多模态输入¶
本页面介绍了如何在 vLLM 中向 多模态模型 传递多模态输入。
注意
我们正在积极迭代多模态支持。请参阅 此 RFC 获取即将到来的变更,如果您有任何反馈或功能需求,请在 GitHub 上提交 Issue。
提示
在使用多模态模型进行服务时,请考虑设置 --allowed-media-domains 以限制 vLLM 可以访问的域名,防止其访问可能易受服务器端请求伪造 (SSRF) 攻击的任意端点。您可以为此参数提供域名列表。

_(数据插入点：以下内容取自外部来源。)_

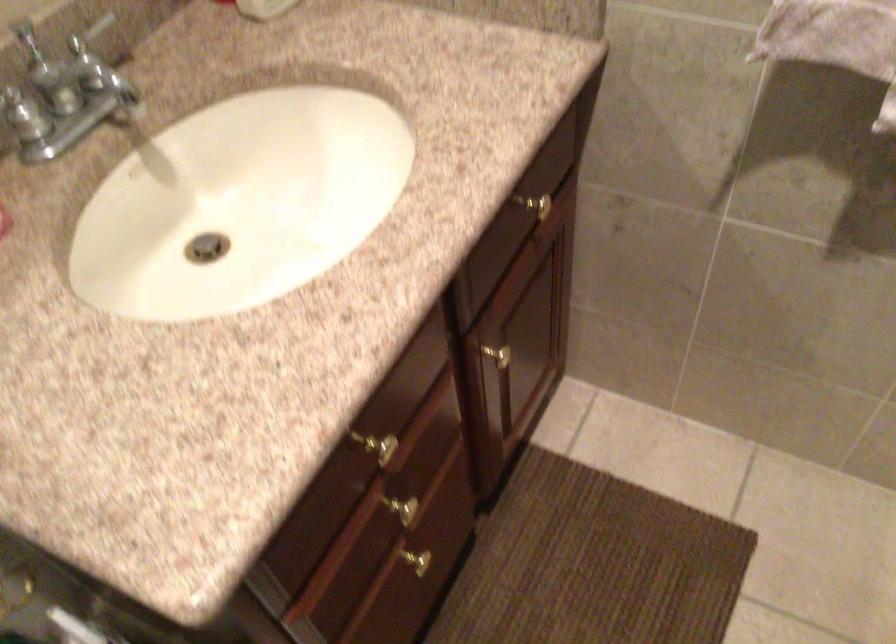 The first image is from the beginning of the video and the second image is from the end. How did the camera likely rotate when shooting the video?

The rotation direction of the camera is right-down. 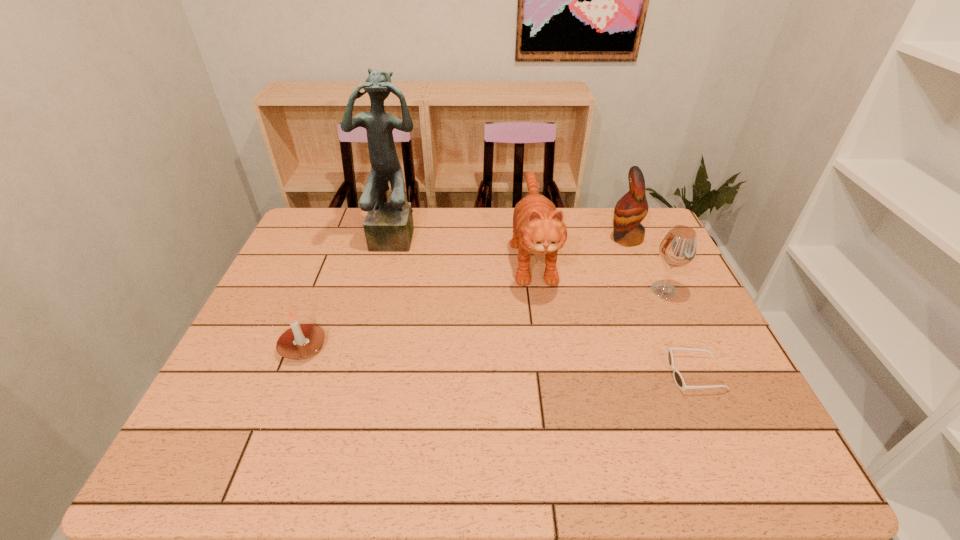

例如:--allowed-media-domains upload.wikimedia.org github.com www.bogotobogo.com
此外,请考虑设置 VLLM_MEDIA_URL_ALLOW_REDIRECTS=0,以防止 HTTP 重定向被追踪,从而绕过域名限制。
如果您在容器化环境中运行 vLLM,且 vLLM pod 可能对内部网络拥有不受限制的访问权限,那么此限制尤为重要。
离线推理¶
要输入多模态数据,请遵循 vllm.inputs.PromptType 中的架构:
prompt:提示词应遵循 HuggingFace 上记录的格式。multi_modal_data:这是一个字典,遵循 vllm.inputs.MultiModalDataDict 中定义的架构。
图像输入¶
您可以将单张图像传递给多模态字典的 'image' 字段,如下例所示:
代码
from vllm import LLM
llm = LLM(model="llava-hf/llava-1.5-7b-hf")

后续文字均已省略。